Конечно, я ни черта не понимал ни в их религии, ни в их стихах. Я просто, наверное, слышал их стихи и подражал им.
– Это вы, молодой господин, написали такие прекрасные стихи? – спросили они меня, когда пришли в себя.
– Да, я написал! И еще напишу! И вообще буду большим поэтом! – крикнул я им и помчался к своему футболу.

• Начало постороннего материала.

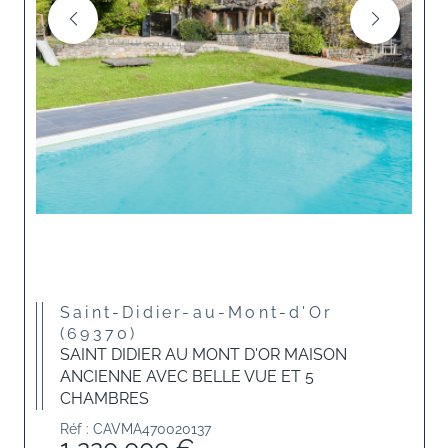
Saint-Didier-au-Mont-d'Or
(69370)
SAINT DIDIER AU MONT D'OR MAISON
ANCIENNE AVEC BELLE VUE ET 5
CHAMBRES
Réf : CAVMA470020137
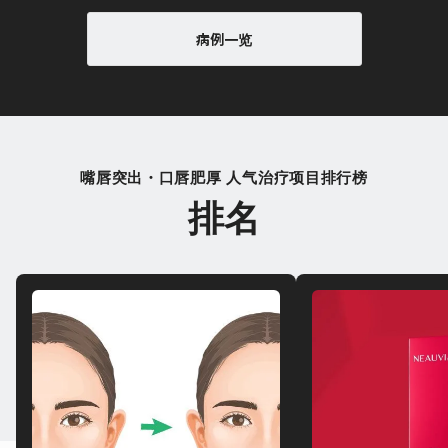
病例一览
嘴唇突出・口唇肥厚 人气治疗项目排行榜
排名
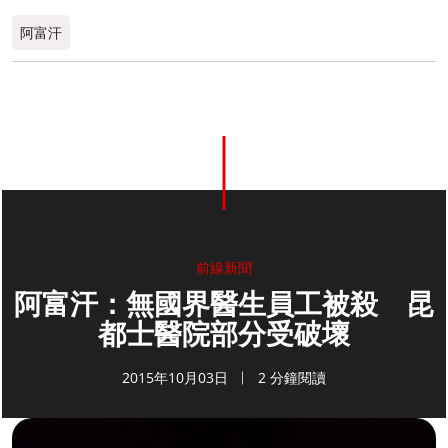
阿富汗
前線新聞
阿富汗：無國界醫生員工被殺 昆
都士醫院部分受破壞
2015年10月03日
2 分鐘閱讀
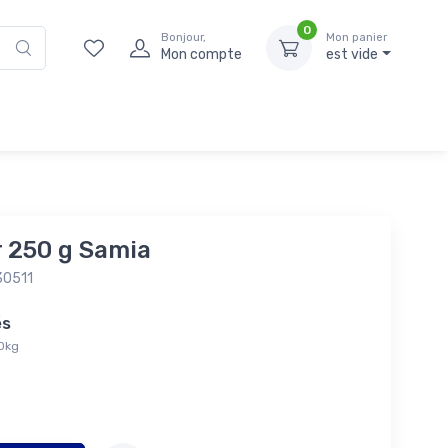
0
Bonjour,
Mon panier
Mon compte
est vide
r 250 g Samia
30511
tés
00kg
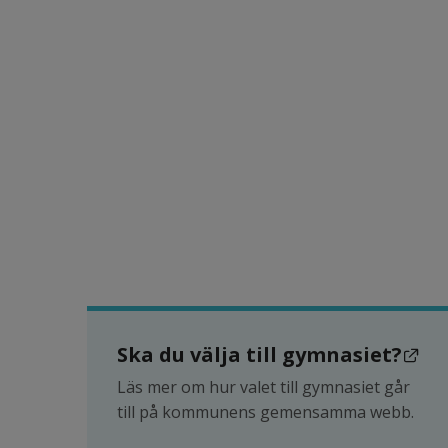
Lä
Ska du välja till gymnasiet?
Läs mer om hur valet till gymnasiet går 
till på kommunens gemensamma webb.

Вот так, миленькая, видите, я немного зазнался в детстве. Потом дед любил повторять разным людям мою выходку. Он меня, в самом деле, очень любил. Вот это тепло его любви тоже сохранилось во мне, его гордость своим внуком, то есть мной. Это тепло тоже всегда ощущаю. Жаль, но в моей голове не осталось фотографии деда. Я прекрасно помню молоденькую маму. Она была первой женщиной, в которую я был влюблен. Вы не читали Фрейда? Я не его поклонник. Как материалист я во многом с ним не согласен, но кое в чем его наблюдения верны. Я был влюблен в свою маму. Она, знаете, была удивительно красива! Но у-ди-ви-тель-но! У нас в Турции существует обычай. Сейчас, конечно, остался только в деревне, а раньше его выполняли все. Когда моя мама выходила замуж, то перед свадьбой ее по нашему обычаю усадили в комнате. Конечно, она уже была одета как невеста и лицо ее прикрывала тонкая материя. С самого утра все гости, и вообще кто хотел, приходили посмотреть на невесту моего отца. Она воспитывалась в Париже, и даже турецкой крови у нее было мало, но она следовала всем обычаям Стамбула и, бедняжка, выдержала мучение до конца. Но я хочу сказать не об этом. У вас, у русских, тоже устраивают смотрины – сейчас, конечно, нет, но раньше было, я знаю из литературы. Люди, которые видели маму, не могли оторваться от ее красоты! Многие даже не выдерживали и поднимали вуаль с ее лица, им не верилось, что человек может быть так бешено красив. Люди трогали ее щеки, чтобы убедиться, не кукла ли перед ними в одеянии невесты. У мамы были синие глаза и такая свежая кожа, будто она из света утреннего солнца. По всему городу тут же пролетел слух, что мой отец женится на кукле. Так ее и звали. Люди целый день толпились возле нее, а она сидела неподвижно, молча и ничего не ела, потому что нельзя. Раз невеста – терпи. Вот, милая, я ненавижу всякие обычаи, всякие! Они нас держат. Я стал революционером, чтобы бороться против бессмысленности обычаев тоже. Обычаи держат людей в рабстве, а я против всякого рабства. Они оружие в руках обывателя, а я ненавижу обывателей. Обычаи – это страшно, даже свадебные, даже похоронные.Тайна, тайна, тайна… Еще не ложь, но уже тайна. Она во мне, и поэтому от нее не уйти, не спрятаться. Я в твоем окружении, Назым. В колдовском, в желанном окружении. Хочется замереть, чтобы задержать время, как дыхание, и все в нас остановить. Но так не бывает. Кольцо, в котором мы оказались оба, сужалось. Было страшно заглянуть в его середину – там пропасть, там ничего нас не ждало.
Ты спросил меня однажды:
– Скажи, если бы перед тобой явилась гадалка, но не просто цыганка с вокзала, а научная гадалка, ты захотела бы узнать свое будущее? Свою судьбу?
– Нет, ни за что!
– Даже если это счастье?
– Все равно нет.
– Молодец. Я узнал бы! Даже если бы эта колдунья не хотела сказать, я умолял бы ее, чтобы узнать все. Ненавижу свою неизвестность.